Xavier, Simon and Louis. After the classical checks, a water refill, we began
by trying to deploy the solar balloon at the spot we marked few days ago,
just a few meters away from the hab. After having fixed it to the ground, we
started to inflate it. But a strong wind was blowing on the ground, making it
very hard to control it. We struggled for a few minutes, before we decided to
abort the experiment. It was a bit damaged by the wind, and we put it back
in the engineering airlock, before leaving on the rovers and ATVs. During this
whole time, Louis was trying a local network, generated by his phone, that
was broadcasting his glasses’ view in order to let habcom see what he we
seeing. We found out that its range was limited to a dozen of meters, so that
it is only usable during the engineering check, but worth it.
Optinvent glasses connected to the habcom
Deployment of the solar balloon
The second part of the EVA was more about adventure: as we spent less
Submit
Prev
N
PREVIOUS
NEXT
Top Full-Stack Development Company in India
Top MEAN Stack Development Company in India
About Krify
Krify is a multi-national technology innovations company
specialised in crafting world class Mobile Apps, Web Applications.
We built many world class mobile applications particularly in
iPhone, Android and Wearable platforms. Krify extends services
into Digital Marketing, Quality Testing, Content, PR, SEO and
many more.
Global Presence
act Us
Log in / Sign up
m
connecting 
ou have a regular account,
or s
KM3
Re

-------------------------

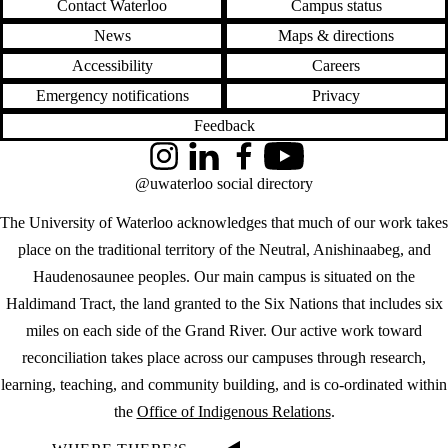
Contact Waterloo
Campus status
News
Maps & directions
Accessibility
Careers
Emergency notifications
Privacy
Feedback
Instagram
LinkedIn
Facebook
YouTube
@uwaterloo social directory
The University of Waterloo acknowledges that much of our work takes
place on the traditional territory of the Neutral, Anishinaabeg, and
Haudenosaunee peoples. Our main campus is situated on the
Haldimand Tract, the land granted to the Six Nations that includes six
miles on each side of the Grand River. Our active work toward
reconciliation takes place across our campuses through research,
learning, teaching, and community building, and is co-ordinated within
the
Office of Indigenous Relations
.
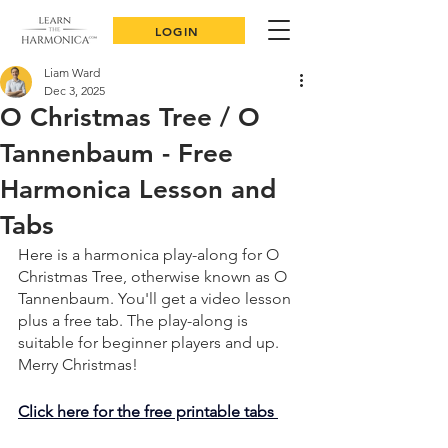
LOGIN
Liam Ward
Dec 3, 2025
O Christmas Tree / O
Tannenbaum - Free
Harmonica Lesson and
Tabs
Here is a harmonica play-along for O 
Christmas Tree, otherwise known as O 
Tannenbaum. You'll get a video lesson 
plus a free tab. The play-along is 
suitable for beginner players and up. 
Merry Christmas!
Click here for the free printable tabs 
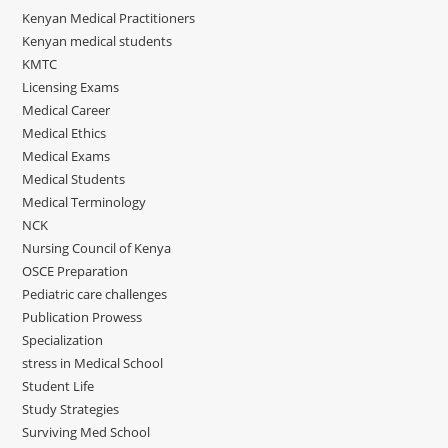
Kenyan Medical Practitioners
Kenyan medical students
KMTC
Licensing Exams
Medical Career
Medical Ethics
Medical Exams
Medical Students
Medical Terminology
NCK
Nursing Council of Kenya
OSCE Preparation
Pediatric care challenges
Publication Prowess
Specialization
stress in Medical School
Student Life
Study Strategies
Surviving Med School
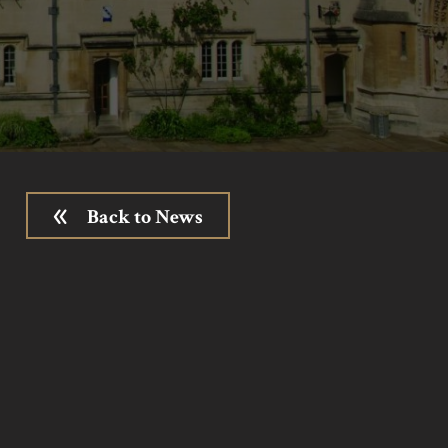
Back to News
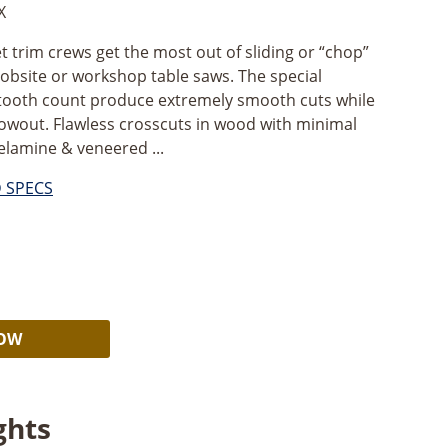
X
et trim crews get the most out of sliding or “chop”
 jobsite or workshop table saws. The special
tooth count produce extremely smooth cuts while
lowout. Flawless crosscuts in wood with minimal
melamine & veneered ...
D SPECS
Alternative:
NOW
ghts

-------------------------

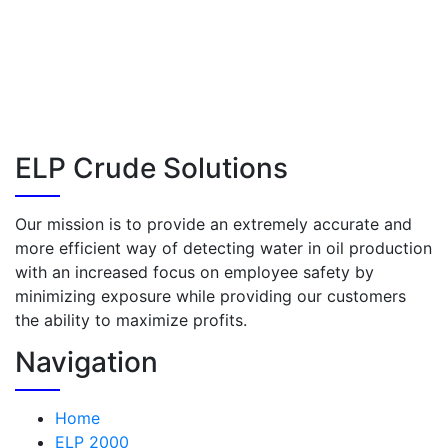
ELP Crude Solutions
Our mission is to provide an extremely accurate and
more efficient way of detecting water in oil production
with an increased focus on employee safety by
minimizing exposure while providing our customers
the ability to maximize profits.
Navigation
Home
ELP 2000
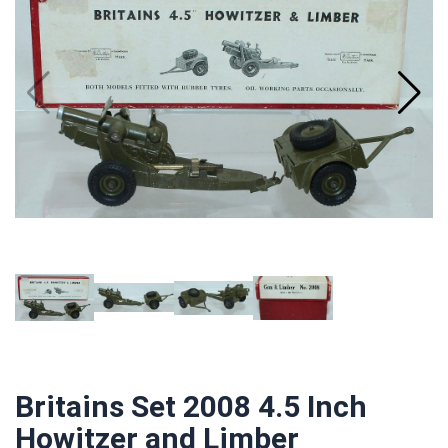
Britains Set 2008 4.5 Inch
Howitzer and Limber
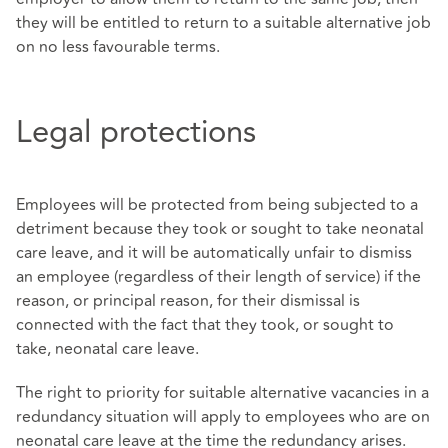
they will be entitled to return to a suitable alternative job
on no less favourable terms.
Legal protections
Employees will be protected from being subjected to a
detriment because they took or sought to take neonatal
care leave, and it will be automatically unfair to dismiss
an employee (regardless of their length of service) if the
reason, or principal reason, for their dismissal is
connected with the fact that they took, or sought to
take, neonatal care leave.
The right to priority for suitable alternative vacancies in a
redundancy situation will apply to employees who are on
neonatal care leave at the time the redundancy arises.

-------------------------

■ Your assignment: Every line in the listing that holds "world" belongs in the answer.

■ Problem solution:
specialised in crafting world class Mobile Apps, Web Applications.
We built many world class mobile applications particularly in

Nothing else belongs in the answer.